> [WHAT YOU WILL DO]: From the data that follows, set down exactly the lines from the one with "Cada cor oferece" through the one with "una palanca de crecimiento", counting both. Pictures stay out.

(Dataset entries)
--------
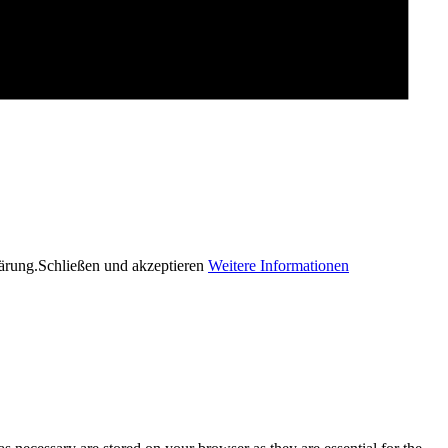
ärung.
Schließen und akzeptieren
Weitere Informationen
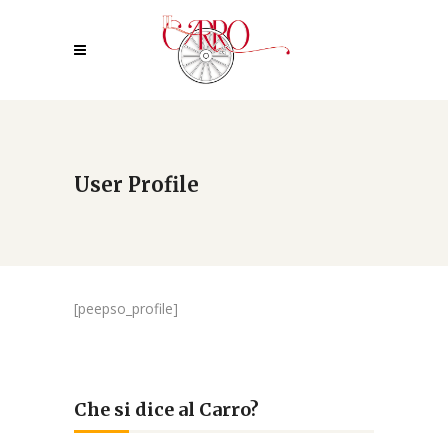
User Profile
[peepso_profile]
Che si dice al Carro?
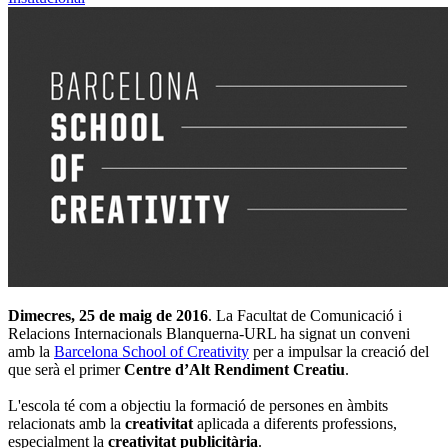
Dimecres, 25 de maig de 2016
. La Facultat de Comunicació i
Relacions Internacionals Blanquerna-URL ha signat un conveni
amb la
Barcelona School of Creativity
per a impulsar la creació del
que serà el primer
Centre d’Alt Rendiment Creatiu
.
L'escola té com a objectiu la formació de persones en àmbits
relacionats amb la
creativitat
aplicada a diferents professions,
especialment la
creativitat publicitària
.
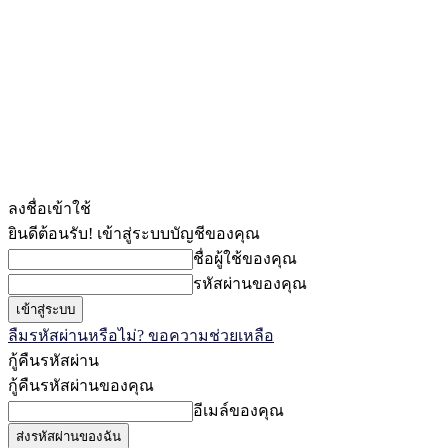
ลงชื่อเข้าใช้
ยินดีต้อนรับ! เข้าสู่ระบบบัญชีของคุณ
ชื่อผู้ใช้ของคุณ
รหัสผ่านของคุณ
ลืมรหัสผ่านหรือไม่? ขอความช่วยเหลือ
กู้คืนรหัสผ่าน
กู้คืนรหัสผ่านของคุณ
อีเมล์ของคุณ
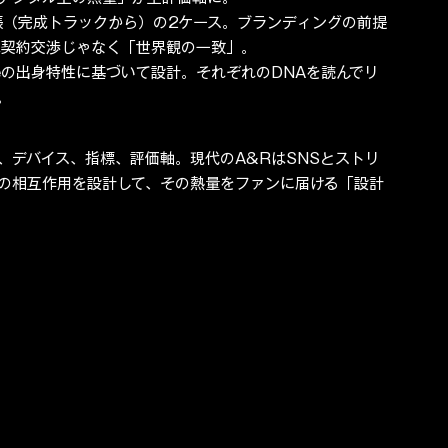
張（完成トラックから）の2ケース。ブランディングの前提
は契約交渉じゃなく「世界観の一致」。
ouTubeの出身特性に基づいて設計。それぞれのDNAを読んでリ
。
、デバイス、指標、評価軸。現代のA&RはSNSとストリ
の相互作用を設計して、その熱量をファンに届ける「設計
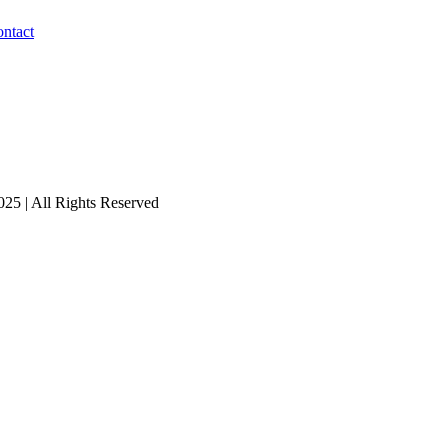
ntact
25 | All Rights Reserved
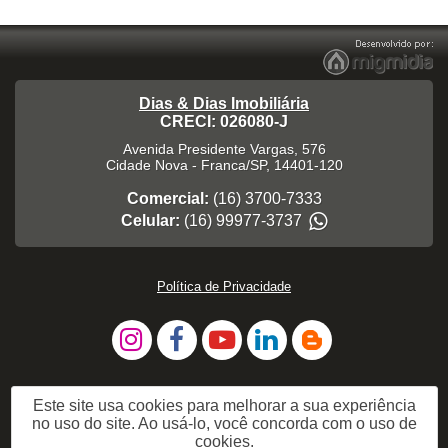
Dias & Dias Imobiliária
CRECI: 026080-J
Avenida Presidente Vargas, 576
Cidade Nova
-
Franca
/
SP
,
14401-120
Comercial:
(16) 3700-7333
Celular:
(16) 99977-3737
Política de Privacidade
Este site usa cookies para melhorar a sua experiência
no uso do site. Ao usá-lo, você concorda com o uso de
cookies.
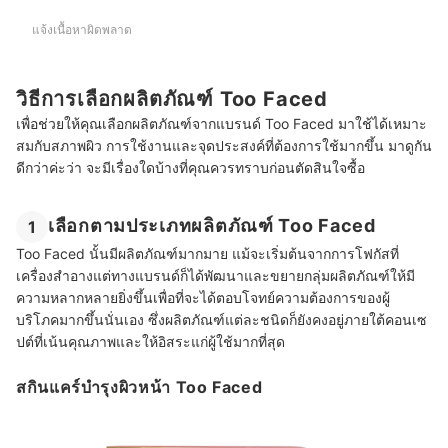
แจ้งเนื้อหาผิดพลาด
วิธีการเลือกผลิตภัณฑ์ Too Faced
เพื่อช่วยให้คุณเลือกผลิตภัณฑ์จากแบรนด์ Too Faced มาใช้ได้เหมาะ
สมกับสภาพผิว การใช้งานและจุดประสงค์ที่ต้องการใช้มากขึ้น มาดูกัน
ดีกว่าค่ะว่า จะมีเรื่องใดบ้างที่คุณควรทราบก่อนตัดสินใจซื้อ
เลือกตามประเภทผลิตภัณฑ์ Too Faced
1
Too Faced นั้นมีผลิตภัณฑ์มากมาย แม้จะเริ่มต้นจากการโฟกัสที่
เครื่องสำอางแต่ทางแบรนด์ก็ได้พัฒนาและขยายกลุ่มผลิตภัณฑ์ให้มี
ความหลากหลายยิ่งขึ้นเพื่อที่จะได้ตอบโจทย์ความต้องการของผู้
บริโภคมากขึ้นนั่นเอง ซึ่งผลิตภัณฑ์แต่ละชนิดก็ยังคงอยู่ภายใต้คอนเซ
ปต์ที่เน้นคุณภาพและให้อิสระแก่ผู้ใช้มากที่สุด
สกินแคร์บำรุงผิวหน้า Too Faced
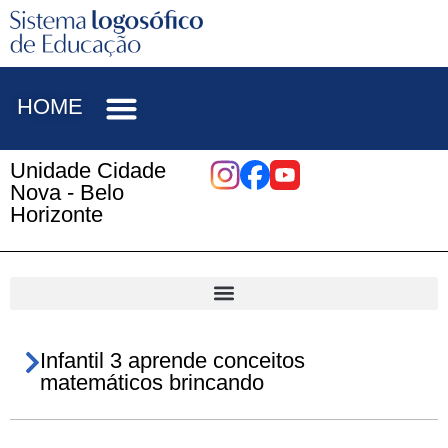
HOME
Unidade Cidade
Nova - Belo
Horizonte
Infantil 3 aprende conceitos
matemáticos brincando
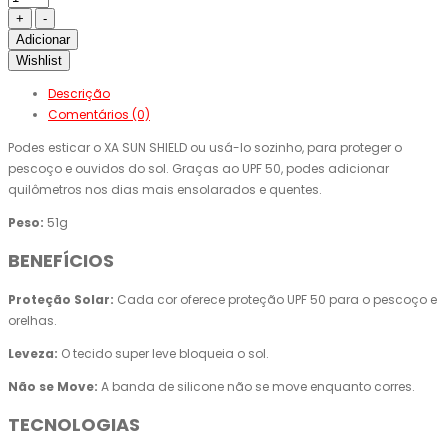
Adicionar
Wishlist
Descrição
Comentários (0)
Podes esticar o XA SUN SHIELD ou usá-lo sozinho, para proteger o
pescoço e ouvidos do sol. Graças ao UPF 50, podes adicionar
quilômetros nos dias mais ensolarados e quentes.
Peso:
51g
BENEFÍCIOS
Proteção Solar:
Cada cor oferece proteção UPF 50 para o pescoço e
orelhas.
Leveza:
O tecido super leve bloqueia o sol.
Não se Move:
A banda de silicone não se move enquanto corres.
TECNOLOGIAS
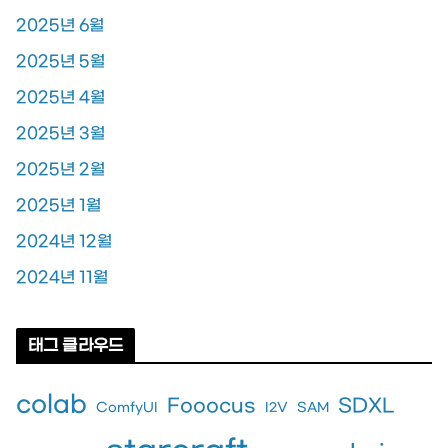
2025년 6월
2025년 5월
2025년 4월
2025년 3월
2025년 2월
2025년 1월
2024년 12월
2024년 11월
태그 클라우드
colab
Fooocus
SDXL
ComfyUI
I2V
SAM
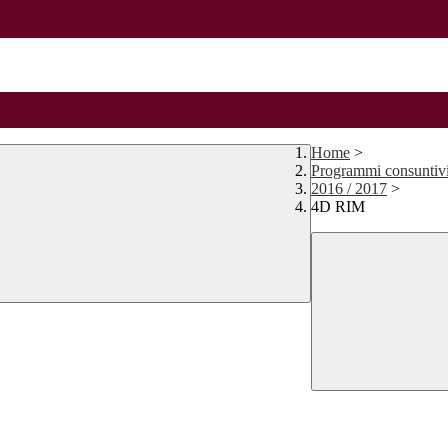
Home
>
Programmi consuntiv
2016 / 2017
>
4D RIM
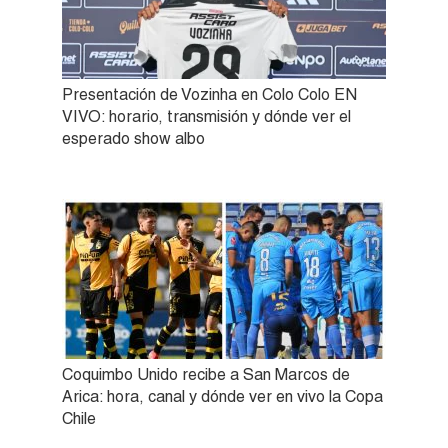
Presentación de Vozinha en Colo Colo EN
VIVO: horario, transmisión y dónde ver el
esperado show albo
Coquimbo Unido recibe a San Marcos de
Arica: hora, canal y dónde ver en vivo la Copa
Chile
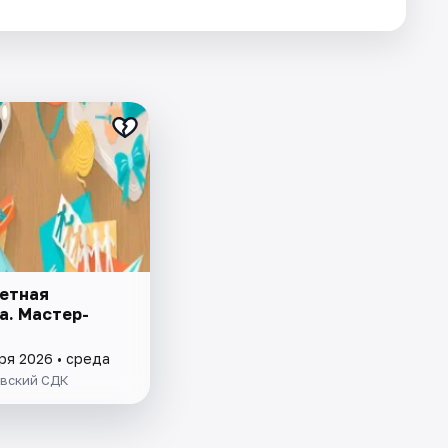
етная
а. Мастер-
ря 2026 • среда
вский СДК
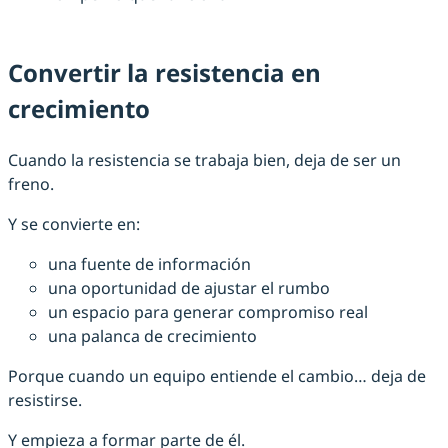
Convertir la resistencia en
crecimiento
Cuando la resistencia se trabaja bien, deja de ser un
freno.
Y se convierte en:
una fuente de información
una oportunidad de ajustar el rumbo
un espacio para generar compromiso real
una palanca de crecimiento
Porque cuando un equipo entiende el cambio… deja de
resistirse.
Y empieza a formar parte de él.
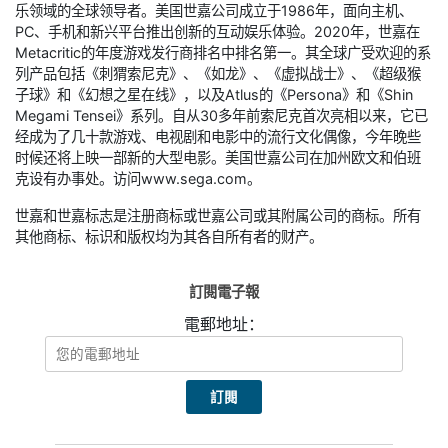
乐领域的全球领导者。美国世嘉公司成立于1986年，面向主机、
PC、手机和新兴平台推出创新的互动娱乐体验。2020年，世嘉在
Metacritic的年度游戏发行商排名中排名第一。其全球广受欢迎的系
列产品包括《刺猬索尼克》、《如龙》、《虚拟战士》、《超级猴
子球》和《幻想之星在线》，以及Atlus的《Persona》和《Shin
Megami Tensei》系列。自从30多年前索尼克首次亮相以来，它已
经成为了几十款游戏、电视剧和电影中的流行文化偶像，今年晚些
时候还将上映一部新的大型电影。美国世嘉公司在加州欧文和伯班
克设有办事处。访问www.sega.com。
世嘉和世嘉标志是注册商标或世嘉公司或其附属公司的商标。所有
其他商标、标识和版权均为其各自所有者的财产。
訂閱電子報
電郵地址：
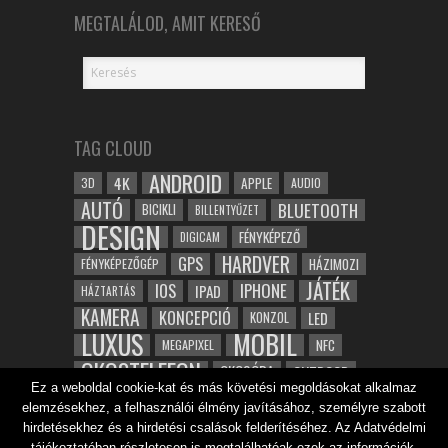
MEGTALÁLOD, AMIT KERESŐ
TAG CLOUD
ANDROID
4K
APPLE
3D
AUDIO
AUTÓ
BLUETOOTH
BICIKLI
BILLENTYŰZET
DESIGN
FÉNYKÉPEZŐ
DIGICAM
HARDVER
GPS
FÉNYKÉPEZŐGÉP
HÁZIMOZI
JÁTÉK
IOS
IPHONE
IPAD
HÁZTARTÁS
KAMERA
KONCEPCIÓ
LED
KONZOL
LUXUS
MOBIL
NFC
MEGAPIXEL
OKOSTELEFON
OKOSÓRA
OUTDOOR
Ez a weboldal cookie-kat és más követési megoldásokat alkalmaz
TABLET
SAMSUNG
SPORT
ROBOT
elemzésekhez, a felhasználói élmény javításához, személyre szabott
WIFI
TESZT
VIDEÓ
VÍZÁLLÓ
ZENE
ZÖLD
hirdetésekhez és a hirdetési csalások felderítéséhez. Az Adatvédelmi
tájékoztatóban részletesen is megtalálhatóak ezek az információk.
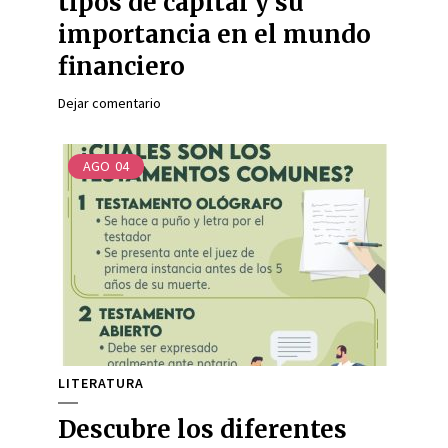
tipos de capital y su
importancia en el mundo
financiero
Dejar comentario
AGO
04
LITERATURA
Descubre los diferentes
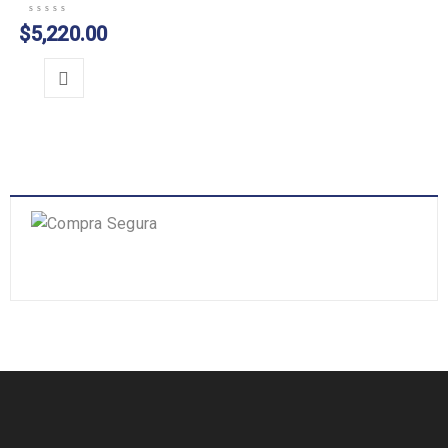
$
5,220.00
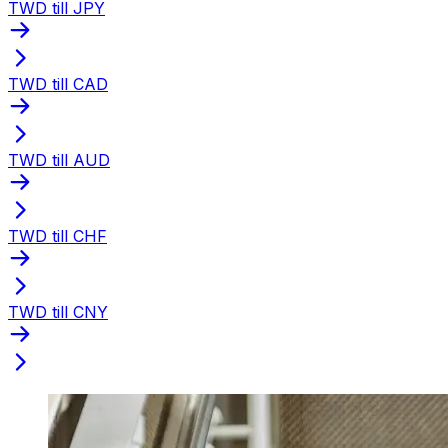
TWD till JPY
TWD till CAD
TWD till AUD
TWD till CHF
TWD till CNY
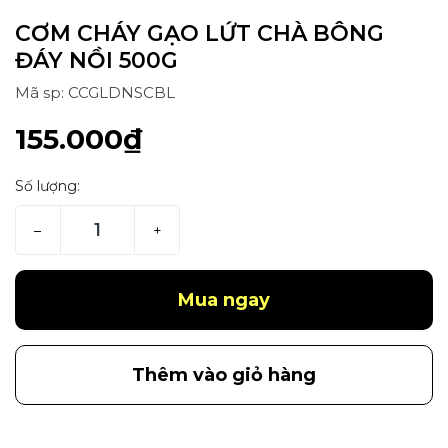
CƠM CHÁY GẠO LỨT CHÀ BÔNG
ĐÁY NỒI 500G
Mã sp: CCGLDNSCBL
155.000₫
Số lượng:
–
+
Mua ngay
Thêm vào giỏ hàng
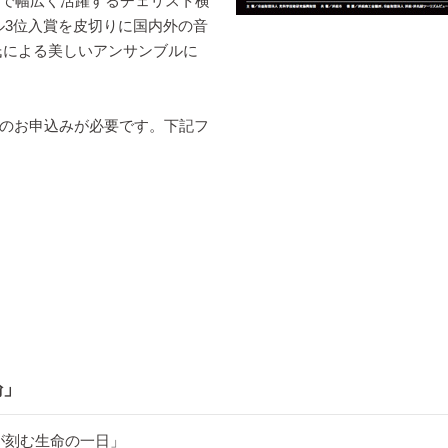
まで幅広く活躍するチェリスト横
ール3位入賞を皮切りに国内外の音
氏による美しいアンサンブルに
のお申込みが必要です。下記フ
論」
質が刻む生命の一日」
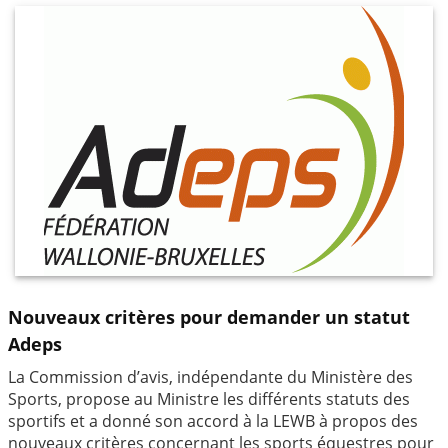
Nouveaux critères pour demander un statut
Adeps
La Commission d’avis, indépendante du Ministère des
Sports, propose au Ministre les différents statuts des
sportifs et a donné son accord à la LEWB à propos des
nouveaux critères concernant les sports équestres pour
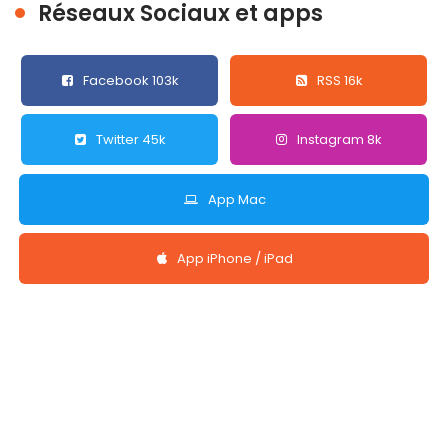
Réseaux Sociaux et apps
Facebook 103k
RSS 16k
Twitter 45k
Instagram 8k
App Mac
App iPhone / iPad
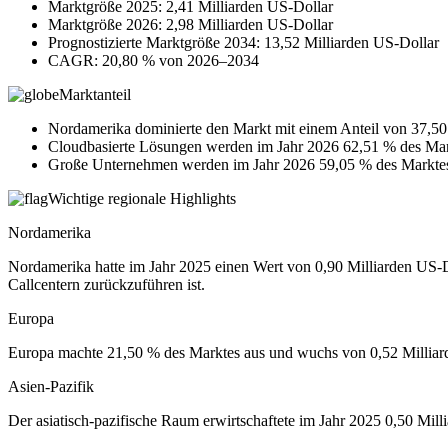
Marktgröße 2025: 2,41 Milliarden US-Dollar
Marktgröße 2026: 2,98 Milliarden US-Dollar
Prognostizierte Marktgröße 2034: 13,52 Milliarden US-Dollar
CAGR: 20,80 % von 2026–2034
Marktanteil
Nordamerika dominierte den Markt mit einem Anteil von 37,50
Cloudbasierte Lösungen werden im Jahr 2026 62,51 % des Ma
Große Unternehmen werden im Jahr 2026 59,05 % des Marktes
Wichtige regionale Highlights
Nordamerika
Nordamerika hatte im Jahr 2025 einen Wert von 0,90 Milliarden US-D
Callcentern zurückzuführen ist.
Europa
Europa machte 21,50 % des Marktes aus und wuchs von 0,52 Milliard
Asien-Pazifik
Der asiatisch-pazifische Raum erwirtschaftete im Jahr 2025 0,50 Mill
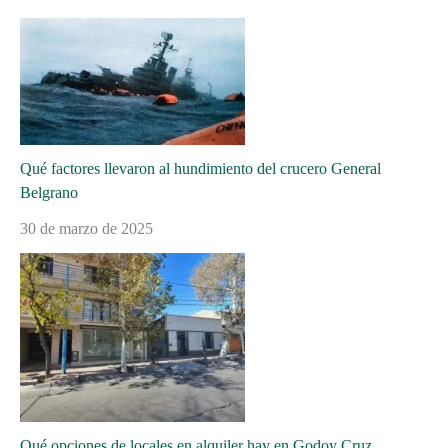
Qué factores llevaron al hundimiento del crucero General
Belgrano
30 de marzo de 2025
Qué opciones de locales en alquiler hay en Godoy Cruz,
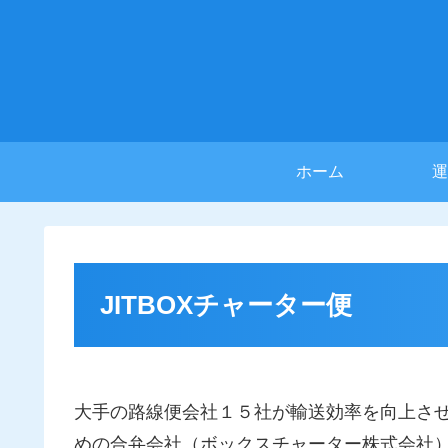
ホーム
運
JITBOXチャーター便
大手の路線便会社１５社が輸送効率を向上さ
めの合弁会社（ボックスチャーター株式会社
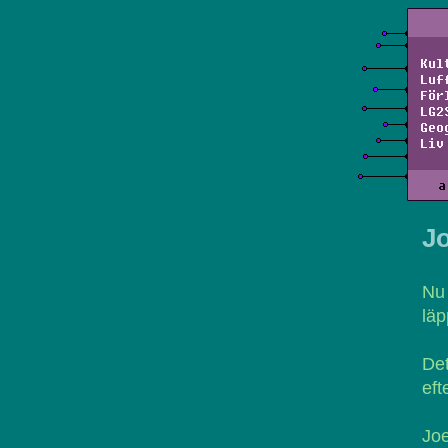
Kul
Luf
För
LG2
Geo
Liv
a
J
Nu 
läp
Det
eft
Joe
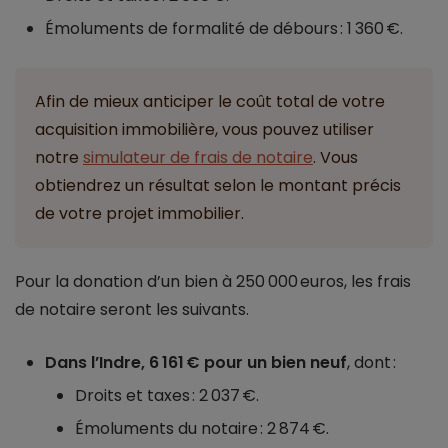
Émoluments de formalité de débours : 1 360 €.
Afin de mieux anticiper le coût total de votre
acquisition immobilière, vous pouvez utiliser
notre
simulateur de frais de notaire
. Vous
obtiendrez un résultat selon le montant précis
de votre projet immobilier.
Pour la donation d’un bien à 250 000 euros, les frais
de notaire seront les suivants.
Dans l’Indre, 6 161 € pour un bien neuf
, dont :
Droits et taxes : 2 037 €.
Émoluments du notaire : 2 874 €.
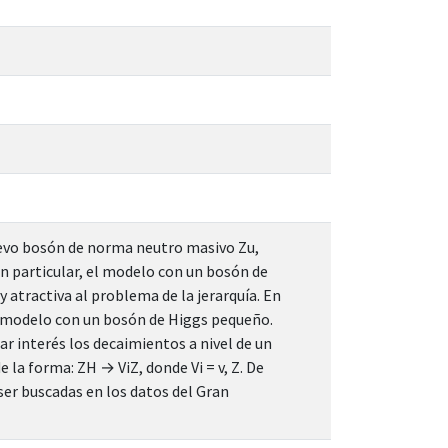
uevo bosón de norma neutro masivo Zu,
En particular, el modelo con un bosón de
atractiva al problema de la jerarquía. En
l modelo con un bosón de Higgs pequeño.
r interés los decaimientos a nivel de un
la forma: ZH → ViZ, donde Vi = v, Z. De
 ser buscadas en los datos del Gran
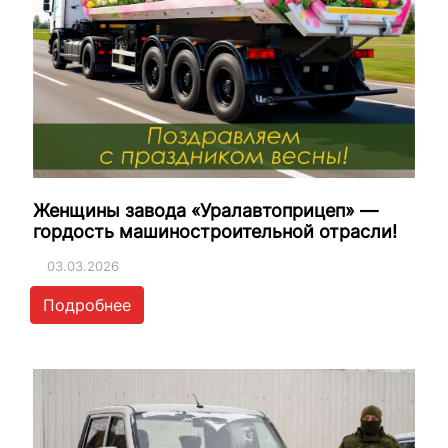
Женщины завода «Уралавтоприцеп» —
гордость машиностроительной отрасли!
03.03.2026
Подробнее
--------
> [RESULT]:
Cada cor oferece proteção UPF 50 para o pescoço e
orelhas.
Leveza:
O tecido super leve bloqueia o sol.
Não se Move:
A banda de silicone não se move enquanto corres.
TECNOLOGIAS
2025년 6월
2025년 5월
2025년 4월
2025년 3월
2025년 2월
2025년 1월
2024년 12월
2024년 11월
태그 클라우드
colab
Fooocus
SDXL
ComfyUI
I2V
SAM
Home
>
Programmi consuntiv
2016 / 2017
>
4D RIM
Presentación de Vozinha en Colo Colo EN
VIVO: horario, transmisión y dónde ver el
esperado show albo
Coquimbo Unido recibe a San Marcos de
Arica: hora, canal y dónde ver en vivo la Copa
Chile
етная
а. Мастер-
ря 2026 • среда
вский СДК
Convertir la resistencia en
crecimiento
Cuando la resistencia se trabaja bien, deja de ser un
freno.
Y se convierte en:
una fuente de información
una oportunidad de ajustar el rumbo
un espacio para generar compromiso real
una palanca de crecimiento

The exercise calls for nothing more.